WHAT YOU NEED TO DO. Extract each line of the material that follows exactly and omit its pictures.

SOURCE MATERIAL below:

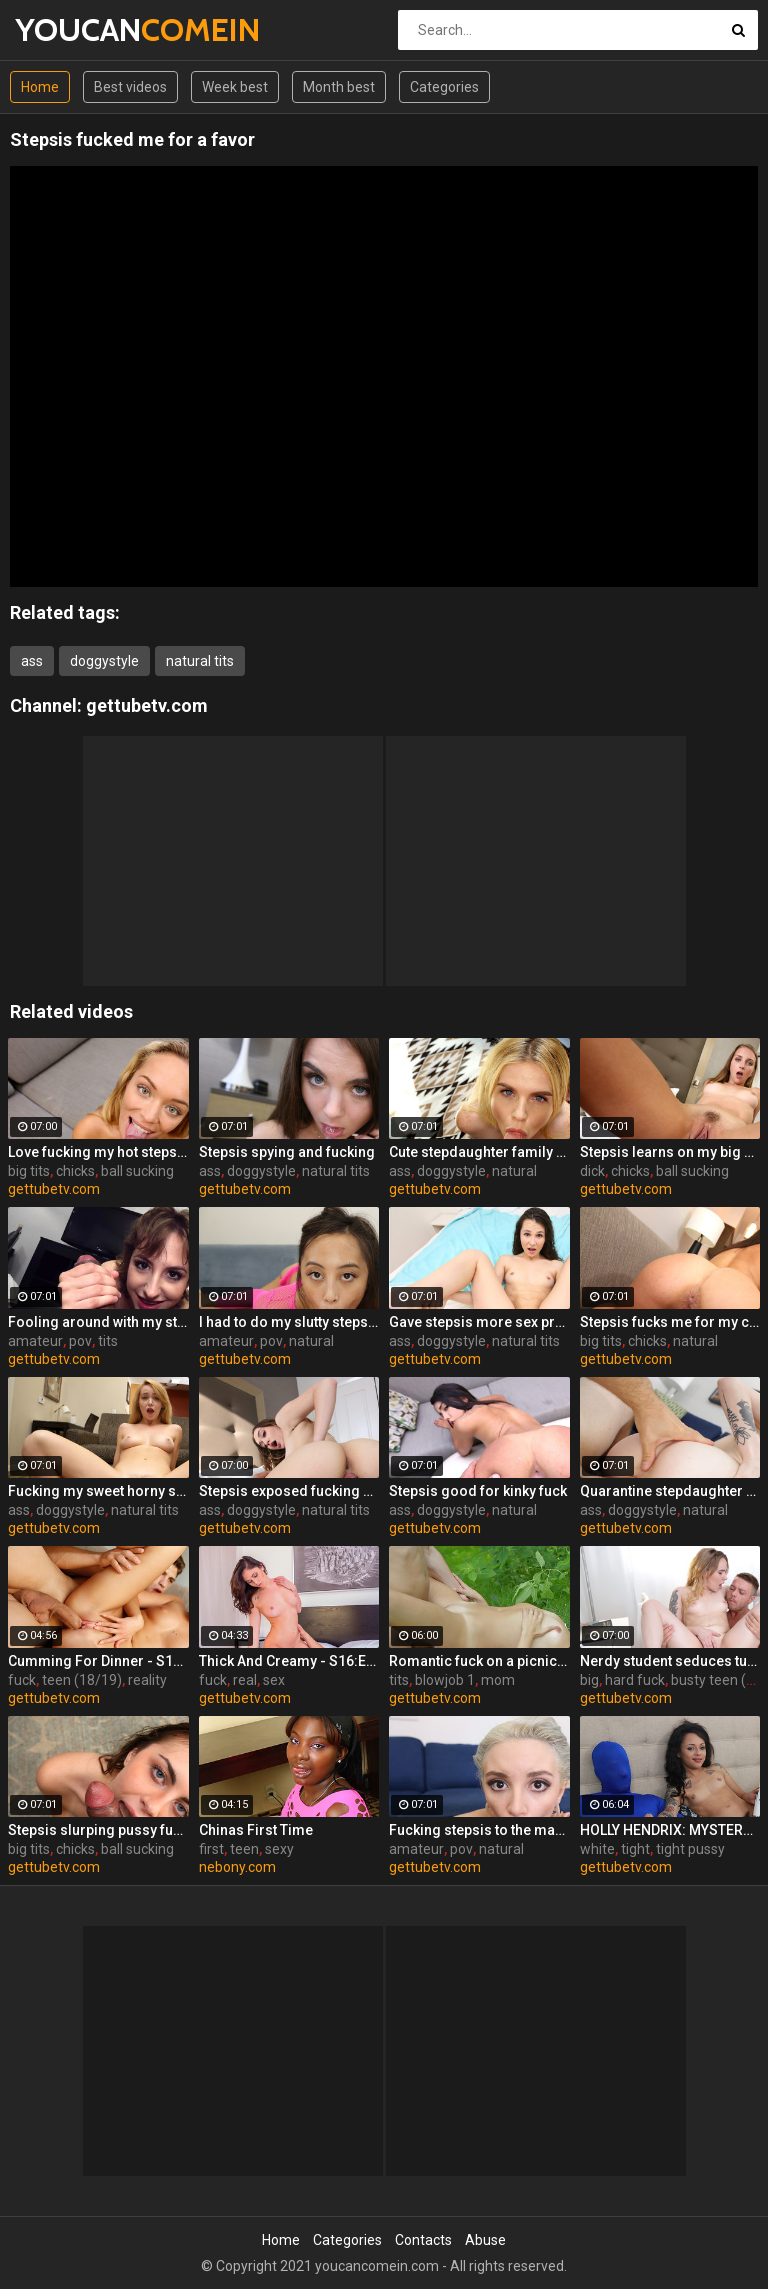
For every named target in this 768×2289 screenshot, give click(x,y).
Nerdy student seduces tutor (670, 1661)
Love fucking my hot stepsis (98, 1152)
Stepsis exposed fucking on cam (289, 1491)
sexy (279, 1849)
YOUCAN (67, 29)
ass (32, 661)
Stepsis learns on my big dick (670, 1152)
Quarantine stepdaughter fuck (670, 1491)
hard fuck (635, 1680)
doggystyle (104, 661)
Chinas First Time (256, 1830)
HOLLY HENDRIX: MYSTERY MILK (670, 1830)
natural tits (200, 661)
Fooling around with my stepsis (98, 1322)
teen (244, 1849)
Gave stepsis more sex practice (479, 1322)
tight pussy (690, 1849)
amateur (35, 1341)
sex (274, 1680)
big (589, 1680)
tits (108, 1341)
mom (498, 1680)
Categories (444, 87)
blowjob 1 (445, 1680)
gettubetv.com (147, 705)
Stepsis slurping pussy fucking (98, 1830)
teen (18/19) (82, 1680)
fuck (22, 1680)
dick (592, 1171)
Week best (235, 87)
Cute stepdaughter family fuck (479, 1152)
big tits (29, 1171)
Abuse (485, 2240)
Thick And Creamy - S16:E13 (289, 1661)
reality (147, 1680)
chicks (75, 1171)
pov (80, 1341)
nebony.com (237, 1867)
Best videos (130, 87)
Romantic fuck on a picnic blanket (479, 1661)
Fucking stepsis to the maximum (479, 1830)
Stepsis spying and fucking (287, 1152)
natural (514, 1171)
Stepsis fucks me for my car (670, 1322)
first (211, 1849)
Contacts (423, 2240)
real (245, 1680)
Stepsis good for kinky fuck (478, 1491)
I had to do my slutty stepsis (289, 1322)
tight (635, 1849)
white (597, 1849)
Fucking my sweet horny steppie (98, 1491)
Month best (339, 87)
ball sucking (137, 1171)
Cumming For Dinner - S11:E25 (98, 1661)
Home (40, 87)
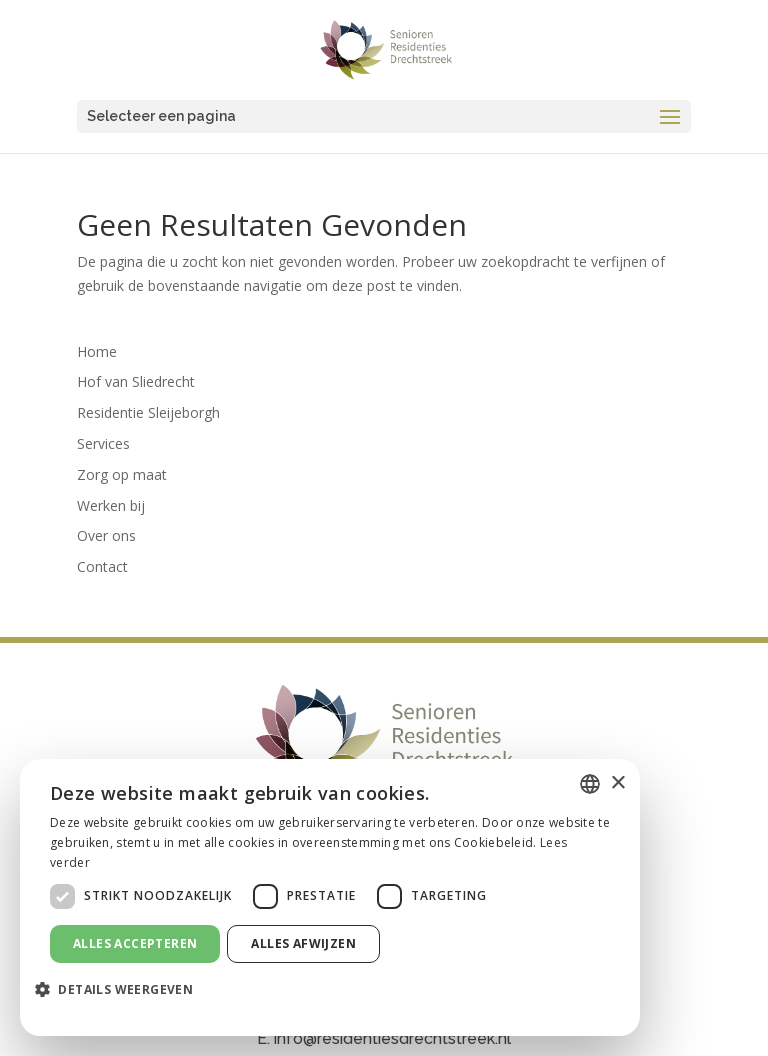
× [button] (617, 783)
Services (103, 443)
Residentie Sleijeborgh (148, 412)
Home (97, 351)
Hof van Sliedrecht (136, 381)
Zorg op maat (122, 474)
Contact (102, 566)
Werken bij (111, 505)
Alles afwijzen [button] (303, 943)
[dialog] (330, 897)
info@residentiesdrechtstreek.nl (392, 1038)
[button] (121, 990)
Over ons (106, 535)
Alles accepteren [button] (135, 943)
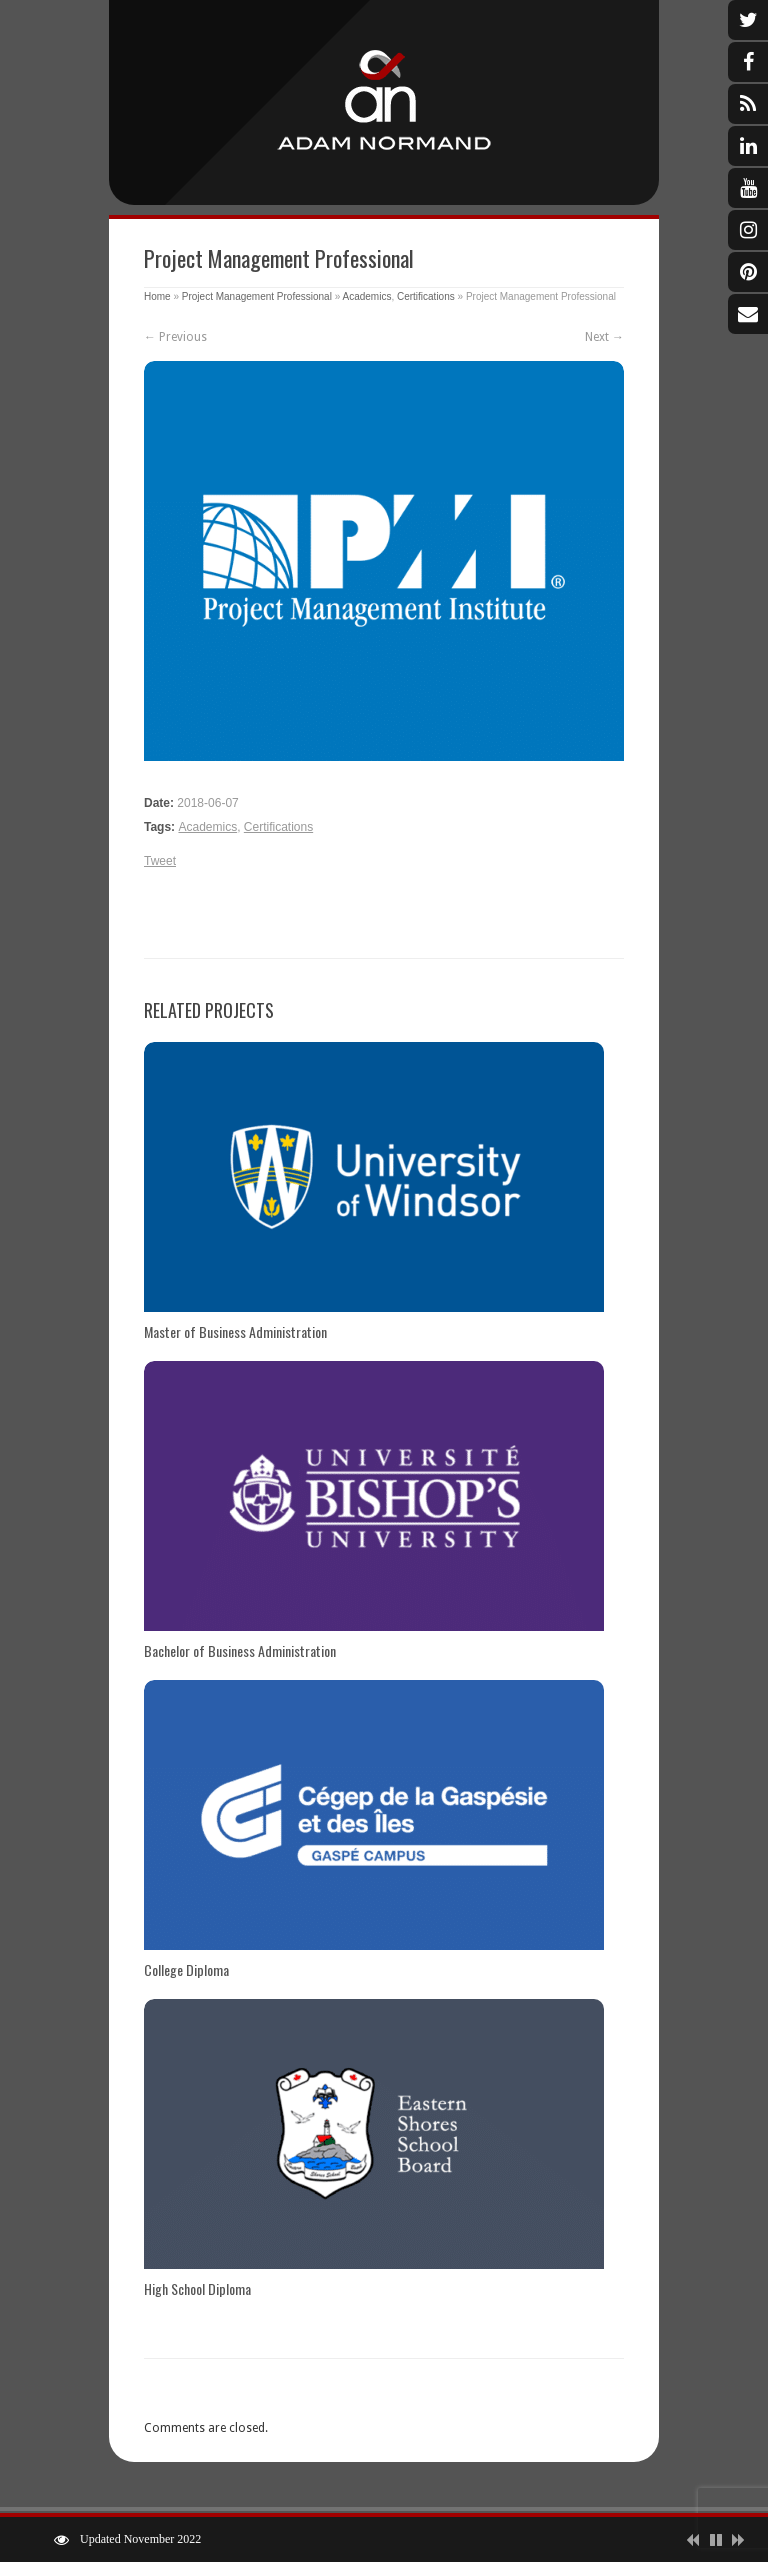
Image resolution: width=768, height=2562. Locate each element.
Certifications (426, 296)
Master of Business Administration (235, 1331)
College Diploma (186, 1969)
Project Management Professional (257, 296)
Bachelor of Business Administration (240, 1650)
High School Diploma (197, 2288)
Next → (604, 337)
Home (157, 296)
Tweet (160, 861)
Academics (366, 296)
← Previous (175, 337)
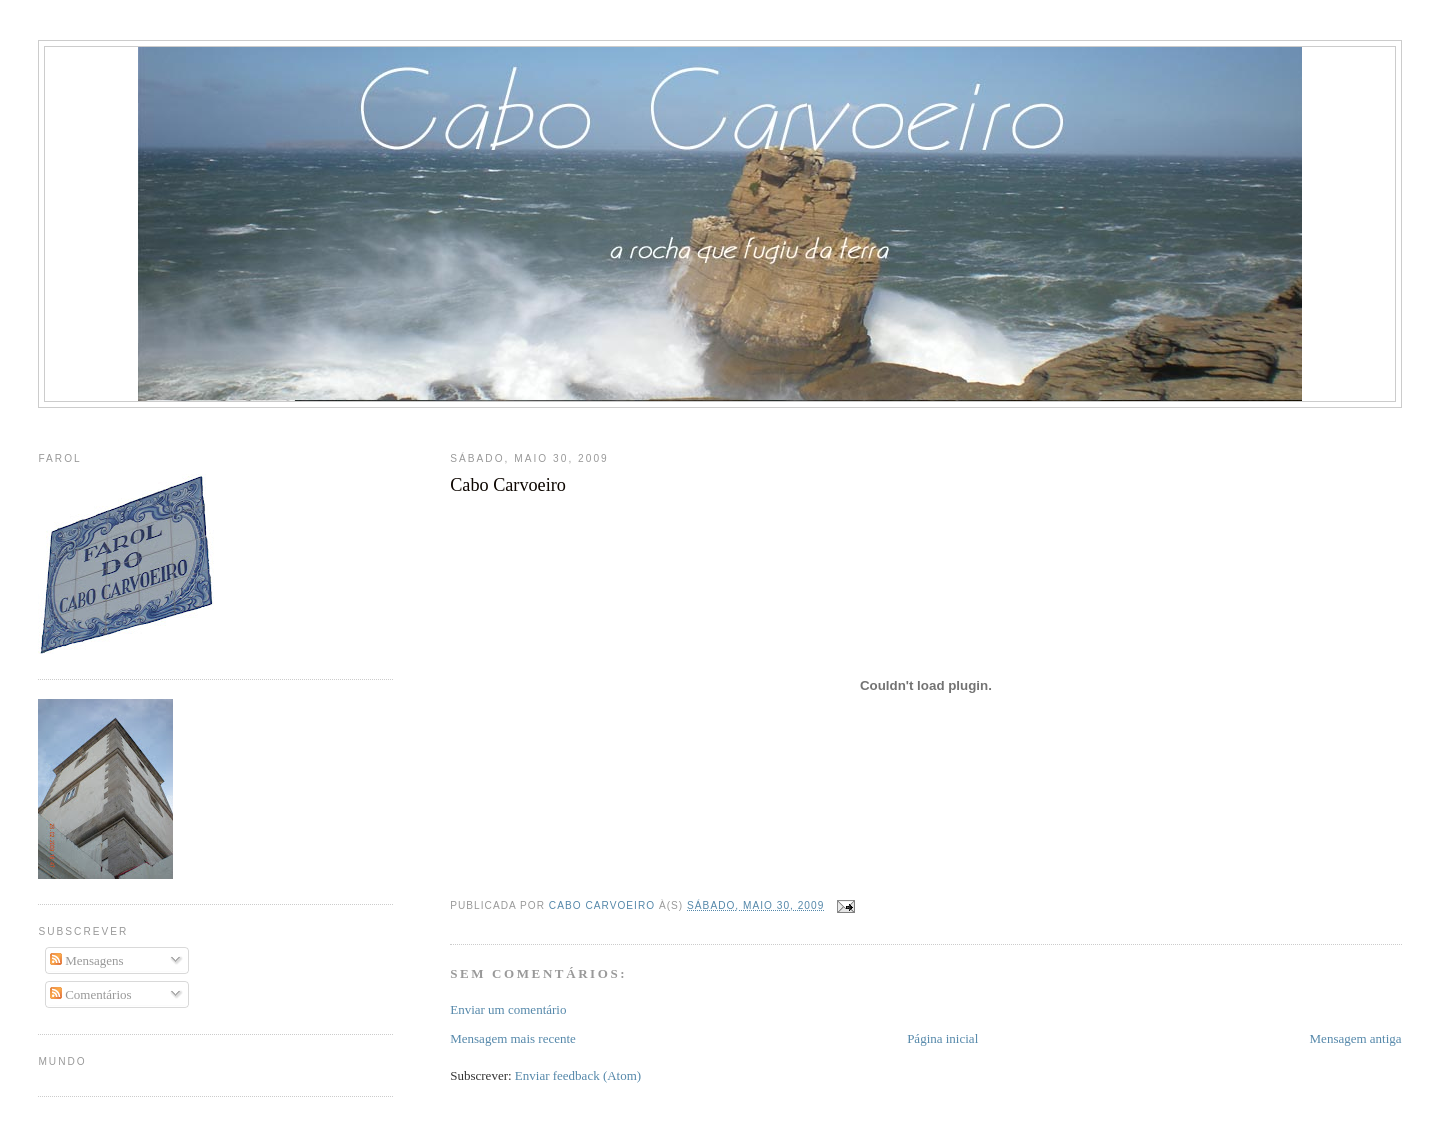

End of SOURCE MATERIAL.

EXERCISE RESPONSE.
For every named target in this 768×2289 screenshot, give click(x,y).
Nerdy student seduces tutor (670, 1661)
Love fucking my hot stepsis (98, 1152)
Stepsis exposed fucking on cam (289, 1491)
sexy (279, 1849)
YOUCAN (67, 29)
ass (32, 661)
Stepsis learns on my big dick (670, 1152)
Quarantine stepdaughter fuck (670, 1491)
hard fuck (635, 1680)
doggystyle (104, 661)
Chinas First Time (256, 1830)
HOLLY HENDRIX: MYSTERY MILK (670, 1830)
natural tits (200, 661)
Fooling around with my stepsis (98, 1322)
teen (244, 1849)
Gave stepsis more sex practice (479, 1322)
tight pussy (690, 1849)
amateur (35, 1341)
sex (274, 1680)
big (589, 1680)
tits (108, 1341)
mom (498, 1680)
Categories (444, 87)
blowjob 1 (445, 1680)
gettubetv.com (147, 705)
Stepsis slurping pussy fucking (98, 1830)
teen (18/19) (82, 1680)
fuck (22, 1680)
dick (592, 1171)
Week best (235, 87)
Cute stepdaughter family fuck (479, 1152)
big tits (29, 1171)
Abuse (485, 2240)
Thick And Creamy - S16:E13 (289, 1661)
reality (147, 1680)
chicks (75, 1171)
pov (80, 1341)
nebony.com (237, 1867)
Best videos (130, 87)
Romantic fuck on a picnic blanket (479, 1661)
Fucking stepsis to the maximum (479, 1830)
Stepsis spying and fucking (287, 1152)
natural (514, 1171)
Stepsis fucks me for my car (670, 1322)
first (211, 1849)
Contacts (423, 2240)
real (245, 1680)
Stepsis good for kinky fuck (478, 1491)
I had to do my slutty stepsis (289, 1322)
tight (635, 1849)
white (597, 1849)
Fucking my sweet horny steppie (98, 1491)
Month best (339, 87)
ball sucking (137, 1171)
Cumming For Dinner - S11:E25 (98, 1661)
Home (40, 87)
× [button] (617, 783)
Services (103, 443)
Residentie Sleijeborgh (148, 412)
Home (97, 351)
Hof van Sliedrecht (136, 381)
Zorg op maat (122, 474)
Contact (102, 566)
Werken bij (111, 505)
Alles afwijzen [button] (303, 943)
[dialog] (330, 897)
info@residentiesdrechtstreek.nl (392, 1038)
[button] (121, 990)
Over ons (106, 535)
Alles accepteren [button] (135, 943)
Image resolution: width=768, height=2562. Locate each element.
Certifications (426, 296)
Master of Business Administration (235, 1331)
College Diploma (186, 1969)
Project Management Professional (257, 296)
Bachelor of Business Administration (240, 1650)
High School Diploma (197, 2288)
Next → (604, 337)
Home (157, 296)
Tweet (160, 861)
Academics (366, 296)
← Previous (175, 337)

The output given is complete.